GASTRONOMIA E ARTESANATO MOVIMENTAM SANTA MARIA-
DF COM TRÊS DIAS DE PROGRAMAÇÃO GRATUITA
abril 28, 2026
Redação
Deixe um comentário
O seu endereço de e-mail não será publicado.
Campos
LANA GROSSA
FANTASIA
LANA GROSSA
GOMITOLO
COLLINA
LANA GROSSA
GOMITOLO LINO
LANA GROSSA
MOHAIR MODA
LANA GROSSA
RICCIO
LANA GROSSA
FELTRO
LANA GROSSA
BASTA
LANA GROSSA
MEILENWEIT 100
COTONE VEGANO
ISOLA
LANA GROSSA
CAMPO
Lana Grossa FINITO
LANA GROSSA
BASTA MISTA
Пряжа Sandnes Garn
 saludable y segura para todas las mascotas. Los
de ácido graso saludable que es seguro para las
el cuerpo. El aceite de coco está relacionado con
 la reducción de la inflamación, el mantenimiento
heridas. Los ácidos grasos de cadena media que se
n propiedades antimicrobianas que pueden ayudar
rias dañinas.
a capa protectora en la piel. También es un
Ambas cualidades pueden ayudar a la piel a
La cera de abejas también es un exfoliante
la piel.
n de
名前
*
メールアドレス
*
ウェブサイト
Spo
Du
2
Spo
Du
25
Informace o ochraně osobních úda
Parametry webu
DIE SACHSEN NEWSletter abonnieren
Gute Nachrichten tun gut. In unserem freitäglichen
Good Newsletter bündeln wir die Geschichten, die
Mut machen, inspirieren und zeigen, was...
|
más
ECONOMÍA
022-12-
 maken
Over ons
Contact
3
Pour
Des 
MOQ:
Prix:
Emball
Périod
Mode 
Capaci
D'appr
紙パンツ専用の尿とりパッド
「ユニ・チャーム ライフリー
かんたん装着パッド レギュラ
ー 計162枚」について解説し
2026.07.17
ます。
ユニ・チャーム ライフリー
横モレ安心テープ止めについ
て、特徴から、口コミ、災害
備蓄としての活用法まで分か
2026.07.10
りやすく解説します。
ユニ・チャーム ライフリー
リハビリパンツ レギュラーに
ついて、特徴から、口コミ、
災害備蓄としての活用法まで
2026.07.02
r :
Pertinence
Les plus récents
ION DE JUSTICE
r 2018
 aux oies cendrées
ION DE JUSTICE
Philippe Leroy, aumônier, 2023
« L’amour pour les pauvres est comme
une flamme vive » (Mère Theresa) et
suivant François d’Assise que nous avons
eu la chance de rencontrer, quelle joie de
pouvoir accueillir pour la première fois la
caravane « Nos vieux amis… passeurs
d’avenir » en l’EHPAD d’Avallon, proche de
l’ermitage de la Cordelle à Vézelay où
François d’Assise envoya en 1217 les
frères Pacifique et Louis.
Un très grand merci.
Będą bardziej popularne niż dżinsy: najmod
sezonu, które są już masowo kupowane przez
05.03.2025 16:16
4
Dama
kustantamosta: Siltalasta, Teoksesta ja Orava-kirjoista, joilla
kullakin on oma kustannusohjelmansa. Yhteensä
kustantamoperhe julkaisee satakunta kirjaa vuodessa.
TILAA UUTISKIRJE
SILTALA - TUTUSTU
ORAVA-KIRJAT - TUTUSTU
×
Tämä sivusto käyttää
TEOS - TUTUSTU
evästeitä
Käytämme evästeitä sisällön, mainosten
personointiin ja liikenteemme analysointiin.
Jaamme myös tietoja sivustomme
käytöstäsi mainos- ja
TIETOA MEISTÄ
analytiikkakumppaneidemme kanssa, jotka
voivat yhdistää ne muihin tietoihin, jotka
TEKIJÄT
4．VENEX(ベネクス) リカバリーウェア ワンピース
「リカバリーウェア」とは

==================================================

*Directions*.
Recopy the entries above in their entirety, exactly.

*Task output*.
GASTRONOMIA E ARTESANATO MOVIMENTAM SANTA MARIA-
DF COM TRÊS DIAS DE PROGRAMAÇÃO GRATUITA
abril 28, 2026
Redação
Deixe um comentário
O seu endereço de e-mail não será publicado.
Campos
LANA GROSSA
FANTASIA
LANA GROSSA
GOMITOLO
COLLINA
LANA GROSSA
GOMITOLO LINO
LANA GROSSA
MOHAIR MODA
LANA GROSSA
RICCIO
LANA GROSSA
FELTRO
LANA GROSSA
BASTA
LANA GROSSA
MEILENWEIT 100
COTONE VEGANO
ISOLA
LANA GROSSA
CAMPO
Lana Grossa FINITO
LANA GROSSA
BASTA MISTA
Пряжа Sandnes Garn
 saludable y segura para todas las mascotas. Los
de ácido graso saludable que es seguro para las
el cuerpo. El aceite de coco está relacionado con
 la reducción de la inflamación, el mantenimiento
heridas. Los ácidos grasos de cadena media que se
n propiedades antimicrobianas que pueden ayudar
rias dañinas.
a capa protectora en la piel. También es un
Ambas cualidades pueden ayudar a la piel a
La cera de abejas también es un exfoliante
la piel.
n de
名前
*
メールアドレス
*
ウェブサイト
Spo
Du
2
Spo
Du
25
Informace o ochraně osobních úda
Parametry webu
DIE SACHSEN NEWSletter abonnieren
Gute Nachrichten tun gut. In unserem freitäglichen
Good Newsletter bündeln wir die Geschichten, die
Mut machen, inspirieren und zeigen, was...
|
más
ECONOMÍA
022-12-
 maken
Over ons
Contact
3
Pour
Des 
MOQ:
Prix:
Emball
Périod
Mode 
Capaci
D'appr
紙パンツ専用の尿とりパッド
「ユニ・チャーム ライフリー
かんたん装着パッド レギュラ
ー 計162枚」について解説し
2026.07.17
ます。
ユニ・チャーム ライフリー
横モレ安心テープ止めについ
て、特徴から、口コミ、災害
備蓄としての活用法まで分か
2026.07.10
りやすく解説します。
ユニ・チャーム ライフリー
リハビリパンツ レギュラーに
ついて、特徴から、口コミ、
災害備蓄としての活用法まで
2026.07.02
r :
Pertinence
Les plus récents
ION DE JUSTICE
r 2018
 aux oies cendrées
ION DE JUSTICE
Philippe Leroy, aumônier, 2023
« L’amour pour les pauvres est comme
une flamme vive » (Mère Theresa) et
suivant François d’Assise que nous avons
eu la chance de rencontrer, quelle joie de
pouvoir accueillir pour la première fois la
caravane « Nos vieux amis… passeurs
d’avenir » en l’EHPAD d’Avallon, proche de
l’ermitage de la Cordelle à Vézelay où
François d’Assise envoya en 1217 les
frères Pacifique et Louis.
Un très grand merci.
Będą bardziej popularne niż dżinsy: najmod
sezonu, które są już masowo kupowane przez
05.03.2025 16:16
4
Dama
kustantamosta: Siltalasta, Teoksesta ja Orava-kirjoista, joilla
kullakin on oma kustannusohjelmansa. Yhteensä
kustantamoperhe julkaisee satakunta kirjaa vuodessa.
TILAA UUTISKIRJE
SILTALA - TUTUSTU
ORAVA-KIRJAT - TUTUSTU
×
Tämä sivusto käyttää
TEOS - TUTUSTU
evästeitä
Käytämme evästeitä sisällön, mainosten
personointiin ja liikenteemme analysointiin.
Jaamme myös tietoja sivustomme
käytöstäsi mainos- ja
TIETOA MEISTÄ
analytiikkakumppaneidemme kanssa, jotka
voivat yhdistää ne muihin tietoihin, jotka
TEKIJÄT
4．VENEX(ベネクス) リカバリーウェア ワンピース
「リカバリーウェア」とは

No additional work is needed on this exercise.